Dimanche 17 avril 2011 par Ralph Gambihler

Yom et les Wonder Rabbis à la Maroquinerie

Ils ne payent pas de mine, à première vue,  avec leurs binocles et leur air timide, mais attention, c'est un leurre... Tel Clark Kent avant qu'il ne se transforme en Superman, les Wonder Rabbis qui entourent  le clarinettiste Yom dans le sous-sol de la Maroquinerie (Paris 20eme) portent la foudre avec eux: Sylvain Daniel est à la basse, Manuel Peskine aux claviers, Emiliano Turi à la batterie... Nappes rugissantes et cascade de tonnerres plongent rapidement la salle dans un beat à la fois psyché, électro-jazz et new wave qui propulse dare-dare l'ancestrale musique klezmer en pleine science-fiction !
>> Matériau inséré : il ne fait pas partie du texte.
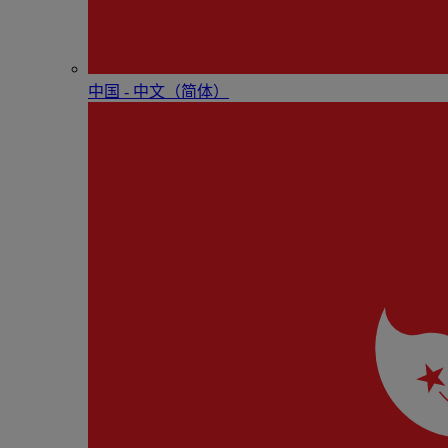
中国 - 中⽂（简体）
Et ça décoiffe dés le premier titre avec l'hypnotique "Kaddish for Superman", morceau emblématique du nouvel album fignolé sur le thème des super-héros. On y revient, à Clark Kent... Yom n'a pas oublié que les inventeurs de "Superman" étaient juifs et que leur héros, ils l'ont créé en pleine montée des périls nazis... C'est déjà ça qu'elle hurle, la clarinette de Yom, le volume à fond, surnageant au milieu des nappes rugissantes et des cascades de tonnerres, lessivant la vieille patine un peu plaintive des chants klezmer pour en faire un cri de rage presque post-punk  face aux hontes du passé et aux maux du présent, avec des morceaux aussi secouants que "Killing a Gypsie" ou encore, tragique anticipation de ce qui vient de se passer au Japon,  "Picnic in Tchernobyl"...

Le Klezmer, ou plutôt "l'extra-Klemer" s'énerve donc, façon John Zorn... Il peut aussi voyager dans la cartographie fantasmée de son super-héros d'un soir, s'abreuver de multiples références, du son de Brian Eno aux trips orientaux de Jimmy Giuffre dans les années 70, traîner à la fois ses guêtres dans l'ambiance surchauffée des boîtes de nuit qui longent le beau Danube quand il n'a plus rien de bleu  ("Along the Red Danub")  tout en allant faire un tour sur les rives du Bosphore ("Highway to Constantinople") pour capter ce qui peut rapprocher mélopée yiddish et mélodies orientales...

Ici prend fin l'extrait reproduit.